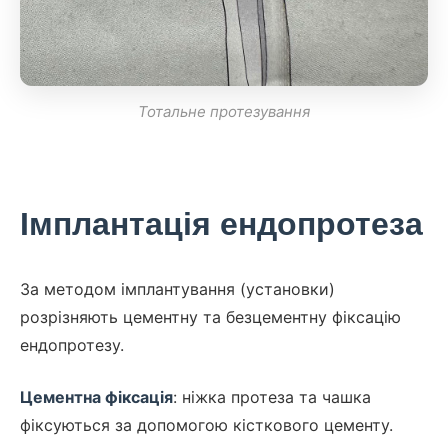
Тотальне протезування
Імплантація ендопротеза
За методом імплантування (установки)
розрізняють цементну та безцементну фіксацію
ендопротезу.
Цементна фіксація
: ніжка протеза та чашка
фіксуються за допомогою кісткового цементу.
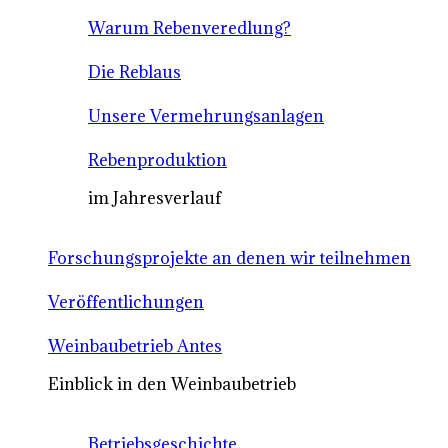
Warum Rebenveredlung?
Die Reblaus
Unsere Vermehrungsanlagen
Rebenproduktion
im Jahresverlauf
Forschungsprojekte an denen wir teilnehmen
Veröffentlichungen
Weinbaubetrieb Antes
Einblick in den Weinbaubetrieb
Betriebsgeschichte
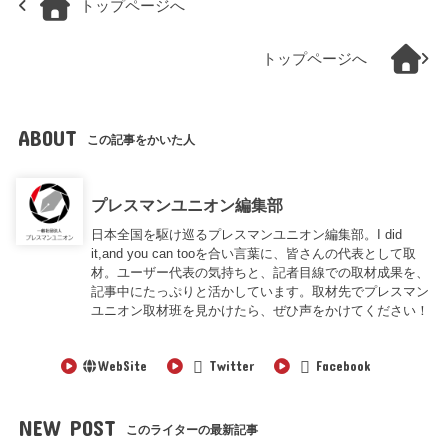
トップページへ
トップページへ
ABOUT
この記事をかいた人
プレスマンユニオン編集部
日本全国を駆け巡るプレスマンユニオン編集部。I did
it,and you can tooを合い言葉に、皆さんの代表として取
材。ユーザー代表の気持ちと、記者目線での取材成果を、
記事中にたっぷりと活かしています。取材先でプレスマン
ユニオン取材班を見かけたら、ぜひ声をかけてください！
WebSite
Twitter
Facebook
NEW POST
このライターの最新記事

┄┄┄┄┄┄┄┄┄┄

Goal of the exercise ::
Could you copy every record above exactly, leaving out the pictures?

Response area ::
Тотальне протезування
Імплантація ендопротеза
За методом імплантування (установки)
розрізняють цементну та безцементну фіксацію
ендопротезу.
Цементна фіксація
: ніжка протеза та чашка
фіксуються за допомогою кісткового цементу.
Warum Rebenveredlung?
Die Reblaus
Unsere Vermehrungsanlagen
Rebenproduktion
im Jahresverlauf
Forschungsprojekte an denen wir teilnehmen
Veröffentlichungen
Weinbaubetrieb Antes
Einblick in den Weinbaubetrieb
Betriebsgeschichte
トップページへ
トップページへ
ABOUT
この記事をかいた人
プレスマンユニオン編集部
日本全国を駆け巡るプレスマンユニオン編集部。I did
it,and you can tooを合い言葉に、皆さんの代表として取
材。ユーザー代表の気持ちと、記者目線での取材成果を、
記事中にたっぷりと活かしています。取材先でプレスマン
ユニオン取材班を見かけたら、ぜひ声をかけてください！
WebSite
Twitter
Facebook
NEW POST
このライターの最新記事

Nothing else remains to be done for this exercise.